What you are asked to do » Which lines hold the string "Zurück"? Copy each of them from the material below.

Record extracts »
◆ ◆ ◆ ◆ ◆

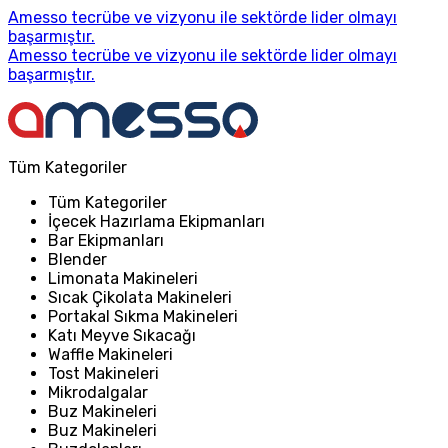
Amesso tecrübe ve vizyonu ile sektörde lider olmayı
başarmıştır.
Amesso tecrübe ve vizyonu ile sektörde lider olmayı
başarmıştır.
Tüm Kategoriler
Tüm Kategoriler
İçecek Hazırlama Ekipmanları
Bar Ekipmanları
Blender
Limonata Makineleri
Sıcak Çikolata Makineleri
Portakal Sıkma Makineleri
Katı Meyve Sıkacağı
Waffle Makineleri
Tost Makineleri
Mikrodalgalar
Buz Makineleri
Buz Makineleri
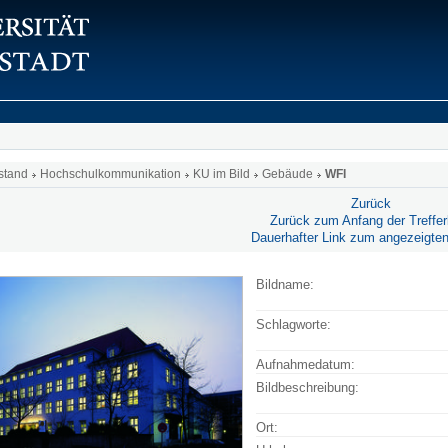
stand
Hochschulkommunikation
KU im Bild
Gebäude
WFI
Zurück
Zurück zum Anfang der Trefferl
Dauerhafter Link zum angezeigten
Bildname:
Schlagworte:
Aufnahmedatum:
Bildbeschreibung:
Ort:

◆ ◆ ◆ ◆ ◆

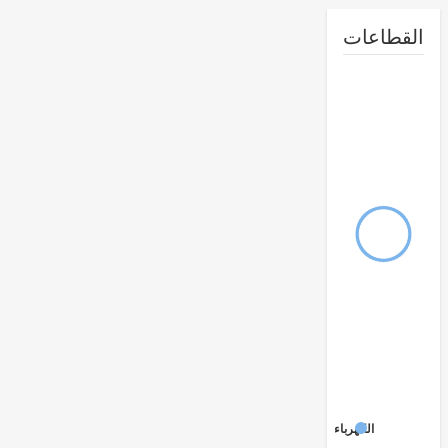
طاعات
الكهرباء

◆ ◆ ◆ ◆ ◆

Output of the exercise »
Zurück
Zurück zum Anfang der Trefferl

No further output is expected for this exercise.